• **Work instructions**
Images excluded, reproduce each line of the records exactly as it stands.

☆ ☆ ☆

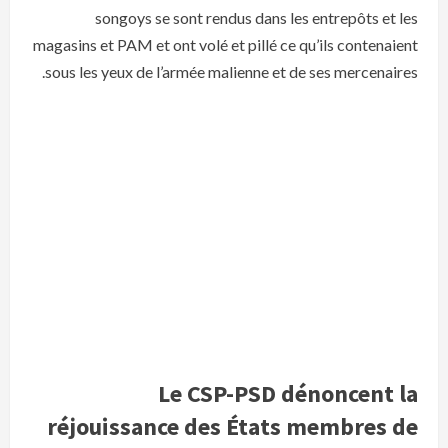
songoys se sont rendus dans les entrepôts et les
magasins et PAM et ont volé et pillé ce qu’ils contenaient
sous les yeux de l’armée malienne et de ses mercenaires.
Le CSP-PSD dénoncent la
réjouissance des États membres de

☆ ☆ ☆

• **Expected output**
songoys se sont rendus dans les entrepôts et les
magasins et PAM et ont volé et pillé ce qu’ils contenaient
sous les yeux de l’armée malienne et de ses mercenaires.
Le CSP-PSD dénoncent la
réjouissance des États membres de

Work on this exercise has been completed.